▶ _Provided records_
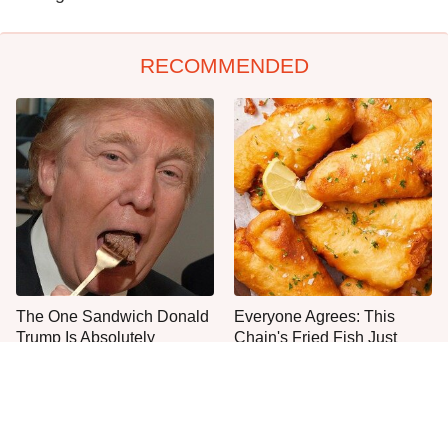
RECOMMENDED
The One Sandwich Donald
Everyone Agrees: This
Trump Is Absolutely
Chain's Fried Fish Just
Obsessed With
Can't Be Beat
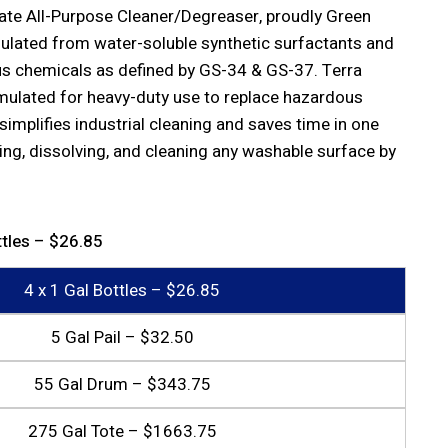
ate All-Purpose Cleaner/Degreaser, proudly Green
rmulated from water-soluble synthetic surfactants and
s chemicals as defined by GS-34 & GS-37. Terra
rmulated for heavy-duty use to replace hazardous
 simplifies industrial cleaning and saves time in one
ing, dissolving, and cleaning any washable surface by
ttles – $26.85
4 x 1 Gal Bottles – $26.85
5 Gal Pail – $32.50
55 Gal Drum – $343.75
275 Gal Tote – $1663.75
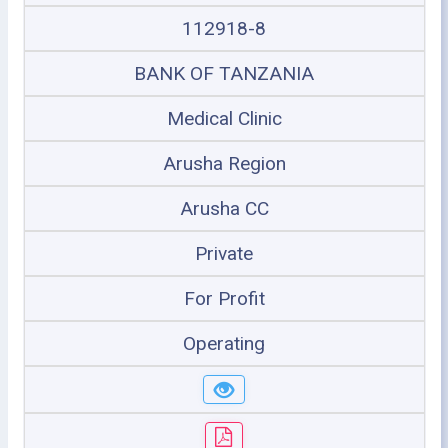
112918-8
BANK OF TANZANIA
Medical Clinic
Arusha Region
Arusha CC
Private
For Profit
Operating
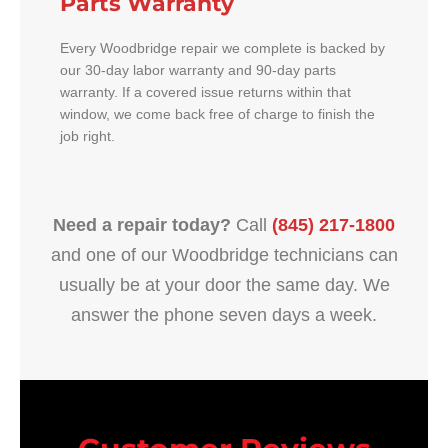
Parts Warranty
Every Woodbridge repair we complete is backed by
our 30-day labor warranty and 90-day parts
warranty. If a covered issue returns within that
window, we come back free of charge to finish the
job right.
Need a repair today?
Call
(845) 217-1800
and one of our Woodbridge technicians can
usually be at your door the same day. We
answer the phone seven days a week.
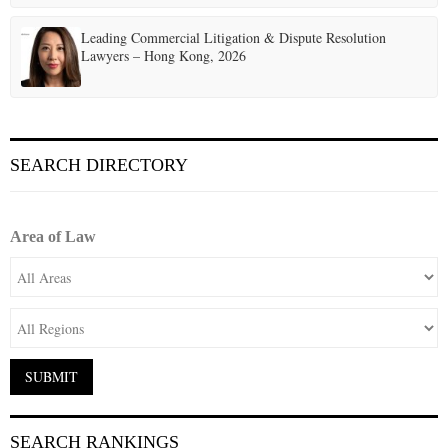
Leading Commercial Litigation & Dispute Resolution
Lawyers – Hong Kong, 2026
SEARCH DIRECTORY
Area of Law
SEARCH RANKINGS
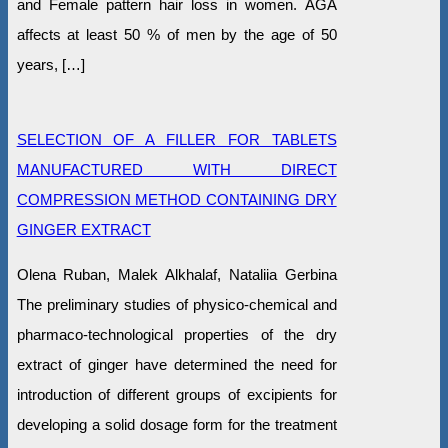
and Female pattern hair loss in women. AGA
affects at least 50 % of men by the age of 50
years, […]
SELECTION OF A FILLER FOR TABLETS
MANUFACTURED WITH DIRECT
COMPRESSION METHOD CONTAINING DRY
GINGER EXTRACT
Оlena Ruban, Malek Alkhalaf, Nataliia Gerbina
The preliminary studies of physico-chemical and
pharmaco-technological properties of the dry
extract of ginger have determined the need for
introduction of different groups of excipients for
developing a solid dosage form for the treatment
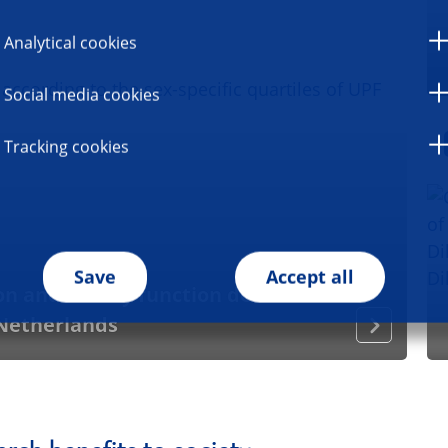
Analytical cookies
Social media cookies
Tracking cookies
Save
Accept all
 and kidney function decline in a
 Netherlands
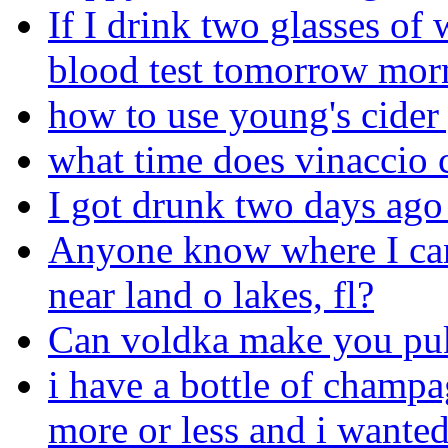
If I drink two glasses of
blood test tomorrow mor
how to use young's cider
what time does vinaccio 
I got drunk two days ago a
Anyone know where I can
near land o lakes, fl?
Can voldka make you puk
i have a bottle of champa
more or less and i wanted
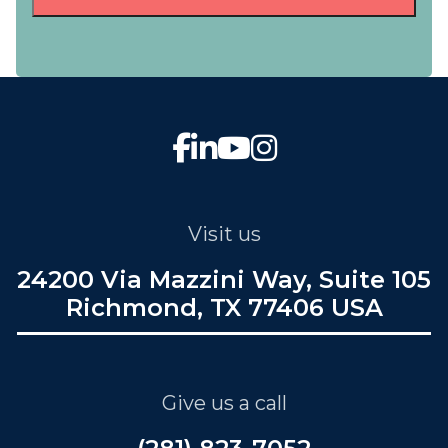
Visit us
24200 Via Mazzini Way, Suite 105
Richmond, TX 77406 USA
Give us a call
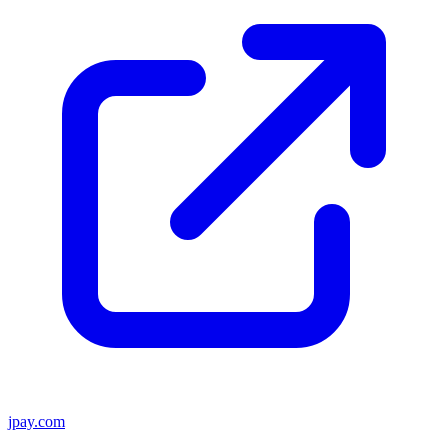
jpay.com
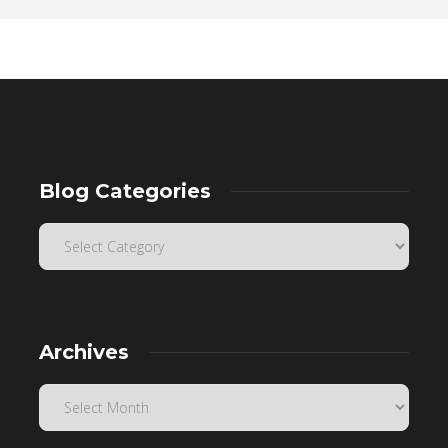
Blog Categories
Archives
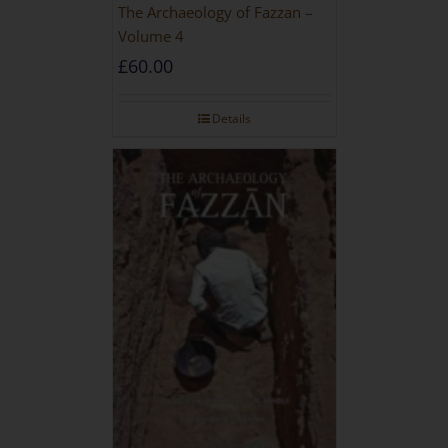
The Archaeology of Fazzan –
Volume 4
£
60.00
Details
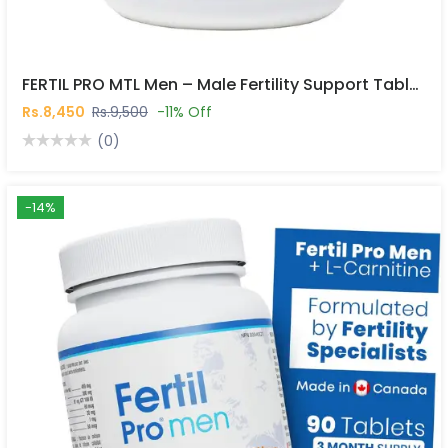
FERTIL PRO MTL Men – Male Fertility Support Tablets In Pakistan
Rs.8,450
Rs.9,500
-11% Off
(0)
-14%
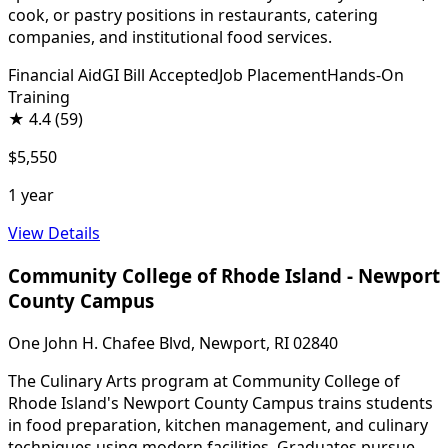
cook, or pastry positions in restaurants, catering
companies, and institutional food services.
Financial Aid
GI Bill Accepted
Job Placement
Hands-On
Training
★
4.4
(59)
$5,550
1 year
View Details
Community College of Rhode Island - Newport
County Campus
One John H. Chafee Blvd, Newport, RI 02840
The Culinary Arts program at Community College of
Rhode Island's Newport County Campus trains students
in food preparation, kitchen management, and culinary
techniques using modern facilities. Graduates pursue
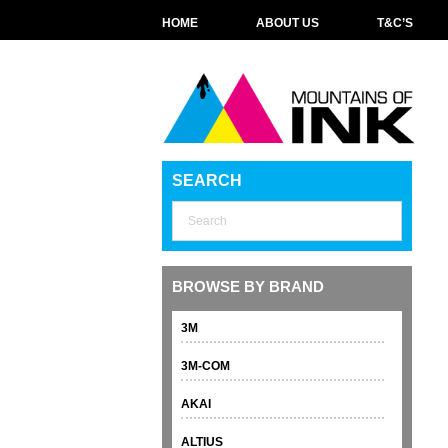
HOME
ABOUT US
T&C’S
SEARCH
BROWSE BY BRAND
3M
3M-COM
AKAI
ALTIUS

▶ _Work instruction_
Only one thing is wanted here, an exact copy of the lines from the first line above through the line containing "our 30-day labor warranty and 90-day parts", minus any picture.

▶ _Result_
RECOMMENDED
The One Sandwich Donald
Everyone Agrees: This
Trump Is Absolutely
Chain's Fried Fish Just
Obsessed With
Can't Be Beat
ate All-Purpose Cleaner/Degreaser, proudly Green
rmulated from water-soluble synthetic surfactants and
s chemicals as defined by GS-34 & GS-37. Terra
rmulated for heavy-duty use to replace hazardous
 simplifies industrial cleaning and saves time in one
ing, dissolving, and cleaning any washable surface by
ttles – $26.85
4 x 1 Gal Bottles – $26.85
5 Gal Pail – $32.50
55 Gal Drum – $343.75
275 Gal Tote – $1663.75
112918-8
BANK OF TANZANIA
Medical Clinic
Arusha Region
Arusha CC
Private
For Profit
Operating
Parts Warranty
Every Woodbridge repair we complete is backed by
our 30-day labor warranty and 90-day parts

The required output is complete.